Clean paired-end sequences were filtered by eliminating low-quality base pairs, contaminated reads, N-containing reads, and low-complexity sequences. The operational taxonomic units (OTUs) were clustered under the 97% cutoff and annotated by the Ribosomal Database Project after merging reads via overlaps. The α-diversity inferred by the Shannon-Wiener index was calculated by the R package vegan; meanwhile, a principal-component analysis (PCA) was performed by the ade4 package. Linear discriminant analysis (LDA) was performed using Galaxy software. A random forest model was constructed between the RIF group and control group with 5-fold cross-validation using the R package randomForest (65). The genera selected by Gini coefficient were used for a receiver operating characteristic (ROC) analysis, and the area under the curve (AUC) was calculated.

Metabolome analysis.

Metabolites were extracted from swabs by adding 20 μl isolation liquid (methanol/acetonitrile/water [2:2:1]) to each 1 mg vaginal discharge. Then, 10 μl of isolates from all samples were mixed as quality control (QC) samples for stability evaluation during the experiment (66, 67), 2 μl of isolates of each sample was analyzed by liquid chromatography (LC) and mass spectrometry (MS) (Q-Exactive Orbitrap; Thermo-Fisher Scientific, USA), and the signals of metabolites in all samples were examined. Using ProteoWizard (v3.0.9134) and the XCMS package in R (v3.2), the MS raw data were converted to a data matrix that contained the retention time (RT), mass-to-charge ratio (m/z) value, and peak intensity. All output data were normalized by the internal standard normalization method and are presented as the peak value (peak area of the test sample/peak area of internal standard sample).
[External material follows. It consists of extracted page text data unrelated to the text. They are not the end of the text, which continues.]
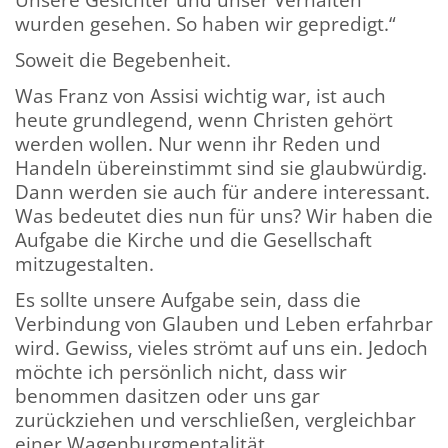
wurden gesehen. So haben wir gepredigt.“
Soweit die Begebenheit.
Was Franz von Assisi wichtig war, ist auch
heute grundlegend, wenn Christen gehört
werden wollen. Nur wenn ihr Reden und
Handeln übereinstimmt sind sie glaubwürdig.
Dann werden sie auch für andere interessant.
Was bedeutet dies nun für uns? Wir haben die
Aufgabe die Kirche und die Gesellschaft
mitzugestalten.
Es sollte unsere Aufgabe sein, dass die
Verbindung von Glauben und Leben erfahrbar
wird. Gewiss, vieles strömt auf uns ein. Jedoch
möchte ich persönlich nicht, dass wir
benommen dasitzen oder uns gar
zurückziehen und verschließen, vergleichbar
einer Wagenburgmentalität.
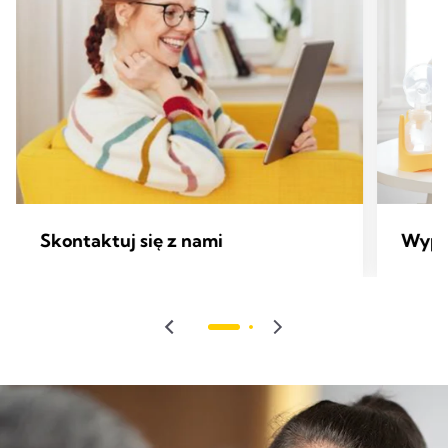
Skontaktuj się z nami
Wypo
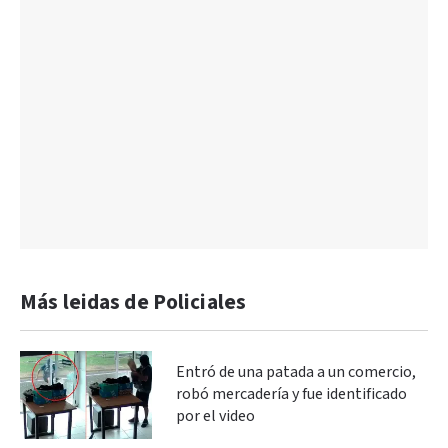
Más leidas de Policiales
Entró de una patada a un comercio,
robó mercadería y fue identificado
por el video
According to the peak values of metabolites, their variable importance in the projection (VIP) was calculated by orthogonal projections to latent structures-discriminant analysis (OPLS-DA). Student's t test was applied to detect differentially enriched metabolites between the control and RIF groups (VIP > 1, P value < 0.05). Correlations among the metabolites were evaluated by Spearman’s correlation analysis, and the network was visualized by Cytoscape software (v3.4.0). In addition, a Spearman correlation analysis was also applied to investigate the relationship between the vaginal microbiota and metabolites.

Data availability.

The 16S rRNA gene sequencing data for the 67 vaginal microbiota samples analyzed in this study have been deposited with the National Center for Biotechnology Information (NCBI) under reference number PRJNA590580. The metabolome profiles of the final identified 2,507 metabolites are shown in Table S5 in the supplemental matieral.

Metabolome profile of the final identified 2,507 metabolites. Download Table S5, XLSX file, 0.1 MB.